The Palestinian right to return only acquires its proper meaning in the framework of a strategy for liberation. And by liberation, I mean a concrete political programme and not just an exercise in ideological rhetoric. Such a programme can only work as part of a collective Arab drive, for the existential difference with Israel is one with the Arab world as a whole, rather than one with individual Arab countries.
When the rejection of resettlement is pursued in the absence of a collective Arab liberation drive and in the context of a country-by-country negotiating process with Israel, it reflects little more than local chauvinisms. The proper response to this is not to appeal to the Arab fraternity, but to appeal to rights -- citizenship rights, resident rights and human rights. If relationships with the Palestinians are not founded on overarching Arab nationalist bonds, in accordance with which the individual Arab states are part of a greater Arab nation to which the Palestinians are also affiliated, then surely the right way forward is not to sink into the logic of bigotry and racism, but rather to espouse the logic of civil and human rights.
No one is asking anyone to do the Palestinians a favour. The Palestinians have contributed to building every Arab country they have ever lived in, even before those countries developed their own national identity.

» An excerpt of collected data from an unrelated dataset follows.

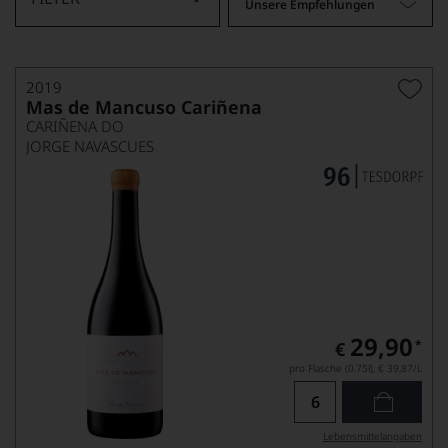
Unsere Empfehlungen
2019
Mas de Mancuso Cariñena
CARIÑENA DO
JORGE NAVASCUES
29,90
*
€
pro Flasche (0.75l),
€ 39,87
/L
Lebensmittel­angaben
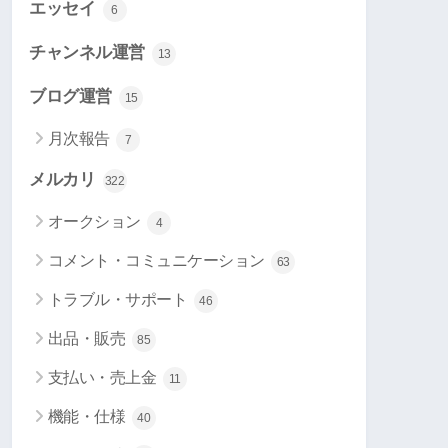
エッセイ
6
チャンネル運営
13
ブログ運営
15
月次報告
7
メルカリ
322
オークション
4
コメント・コミュニケーション
63
トラブル・サポート
46
出品・販売
85
支払い・売上金
11
機能・仕様
40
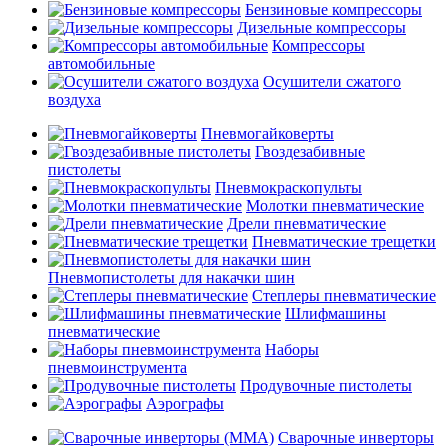
Бензиновые компрессоры
Дизельные компрессоры
Компрессоры
автомобильные
Осушители сжатого
воздуха
Пневмогайковерты
Гвоздезабивные
пистолеты
Пневмокраскопульты
Молотки пневматические
Дрели пневматические
Пневматические трещетки
Пневмопистолеты для накачки шин
Степлеры пневматические
Шлифмашины
пневматические
Наборы
пневмоинструмента
Продувочные пистолеты
Аэрографы
Сварочные инверторы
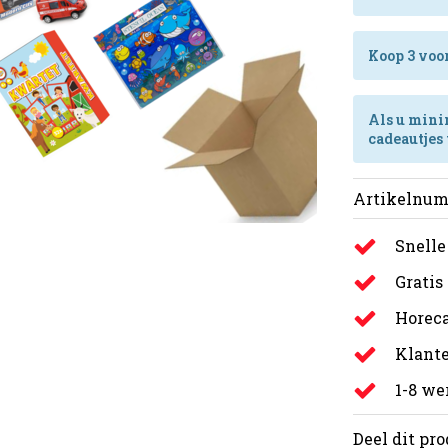
Koop 3 voor
Als u mini
cadeautjes 
Artikelnum
Snelle
Gratis
Horeca
Klante
1-8 w
Deel dit pr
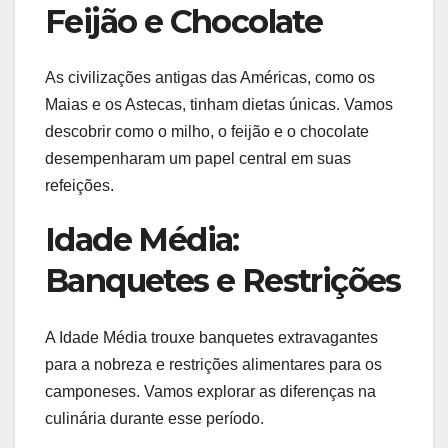
Feijão e Chocolate
As civilizações antigas das Américas, como os
Maias e os Astecas, tinham dietas únicas. Vamos
descobrir como o milho, o feijão e o chocolate
desempenharam um papel central em suas
refeições.
Idade Média:
Banquetes e Restrições
A Idade Média trouxe banquetes extravagantes
para a nobreza e restrições alimentares para os
camponeses. Vamos explorar as diferenças na
culinária durante esse período.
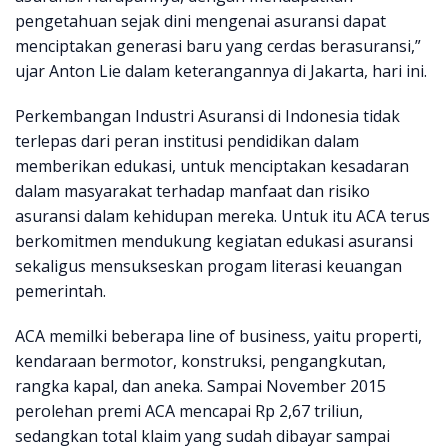
pengetahuan sejak dini mengenai asuransi dapat
menciptakan generasi baru yang cerdas berasuransi,”
ujar Anton Lie dalam keterangannya di Jakarta, hari ini.
Perkembangan Industri Asuransi di Indonesia tidak
terlepas dari peran institusi pendidikan dalam
memberikan edukasi, untuk menciptakan kesadaran
dalam masyarakat terhadap manfaat dan risiko
asuransi dalam kehidupan mereka. Untuk itu ACA terus
berkomitmen mendukung kegiatan edukasi asuransi
sekaligus mensukseskan progam literasi keuangan
pemerintah.
ACA memilki beberapa line of business, yaitu properti,
kendaraan bermotor, konstruksi, pengangkutan,
rangka kapal, dan aneka. Sampai November 2015
perolehan premi ACA mencapai Rp 2,67 triliun,
sedangkan total klaim yang sudah dibayar sampai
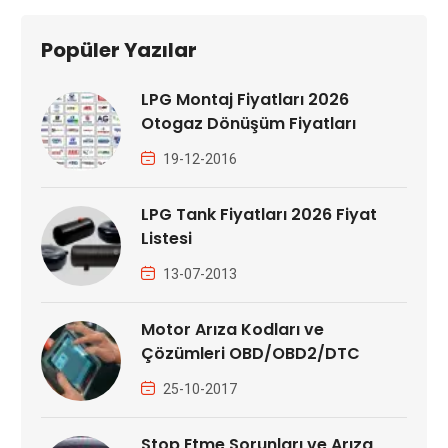
Popüler Yazılar
LPG Montaj Fiyatları 2026
Otogaz Dönüşüm Fiyatları
19-12-2016
LPG Tank Fiyatları 2026 Fiyat
Listesi
13-07-2013
Motor Arıza Kodları ve
Çözümleri OBD/OBD2/DTC
25-10-2017
Stop Etme Sorunları ve Arıza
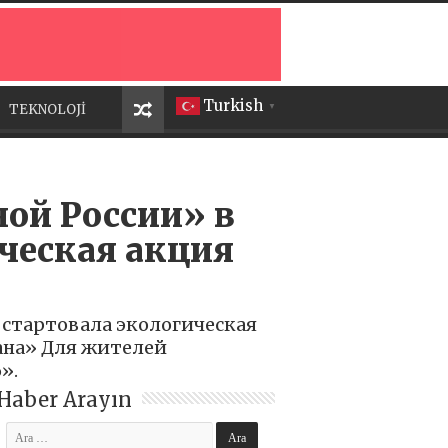
Turkish
TEKNOLOJİ
▼
ой России» в
ческая акция
стартовала экологическая
рана» Для жителей
».
Haber Arayın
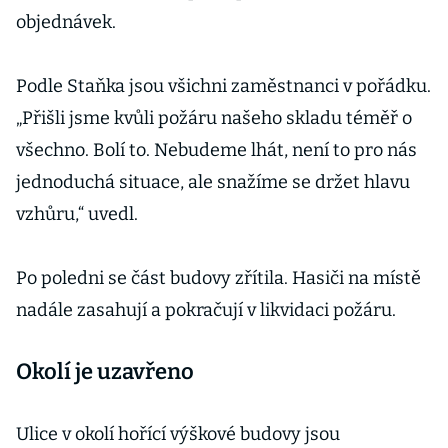
objednávek.
Podle Staňka jsou všichni zaměstnanci v pořádku.
„Přišli jsme kvůli požáru našeho skladu téměř o
všechno. Bolí to. Nebudeme lhát, není to pro nás
jednoduchá situace, ale snažíme se držet hlavu
vzhůru,“ uvedl.
Po poledni se část budovy zřítila. Hasiči na místě
nadále zasahují a pokračují v likvidaci požáru.
Okolí je uzavřeno
Ulice v okolí hořící výškové budovy jsou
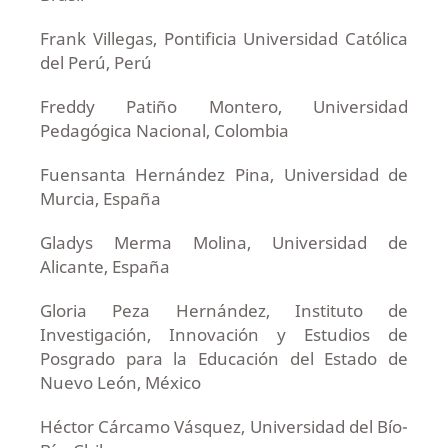
Frank Villegas, Pontificia Universidad Católica
del Perú, Perú
Freddy Patiño Montero, Universidad
Pedagógica Nacional, Colombia
Fuensanta Hernández Pina, Universidad de
Murcia, España
Gladys Merma Molina, Universidad de
Alicante, España
Gloria Peza Hernández, Instituto de
Investigación, Innovación y Estudios de
Posgrado para la Educación del Estado de
Nuevo León, México
Héctor Cárcamo Vásquez, Universidad del Bío-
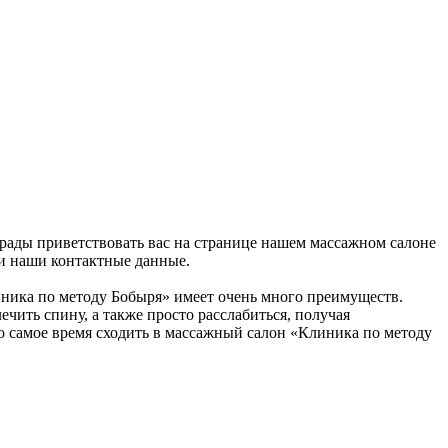
 рады приветствовать вас на странице нашем массажном салоне
ти наши контактные данные.
линика по методу Бобыря» имеет очень много преимуществ.
чить спину, а также просто расслабиться, получая
то самое время сходить в массажный салон «Клиника по методу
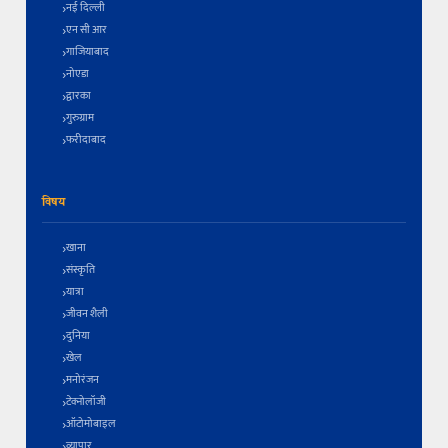
नई दिल्ली
एन सी आर
गाजियाबाद
नोएडा
द्वारका
गुरुग्राम
फरीदाबाद
विषय
खाना
संस्कृति
यात्रा
जीवन शैली
दुनिया
खेल
मनोरंजन
टेक्नोलॉजी
ऑटोमोबाइल
व्यापार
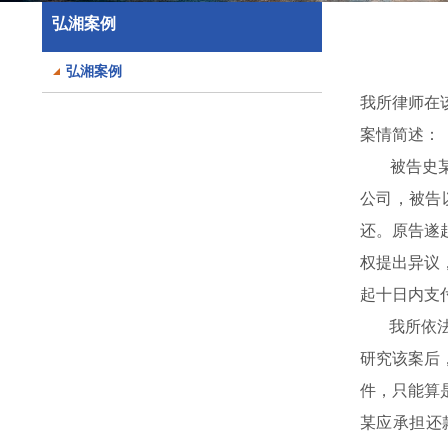
弘湘案例
弘湘案例
我所律师在
案情简述：
被告史某向
公司，被告
还。原告遂
权提出异议
起十日内支
我所依法接
研究该案后
件，只能算
某应承担还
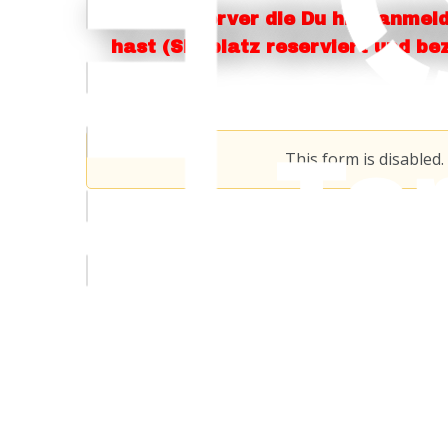
INFO: Die Server die Du hier anmel
hast (Sitzplatz reserviert und be
This form is disabled.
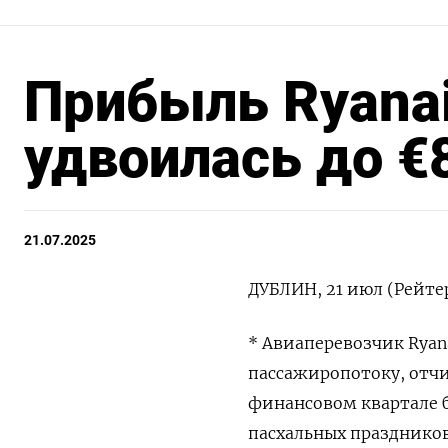
Прибыль Ryanai
удвоилась до €
21.07.2025
ДУБЛИН, 21 июл (Рейтер
* Авиаперевозчик Ryan
пассажиропотоку, отчи
финансовом квартале бо
пасхальных праздников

That was only natural: no one, or no single identity, merits more credit for progress than any other.
The right to return acquires its proper meaning in the context of the Arab conflict with Israel. The Palestinian national movement, as a movement that is pressing for this right to be realised, rather than merely brandishing it as a slogan, must strive to order Arab ranks. Unless the Palestinian movement is organised within the framework of the Arab-Israeli conflict, it too risks dissolving into just another separate bilateral negotiating process that will be ready to sacrifice the right to return.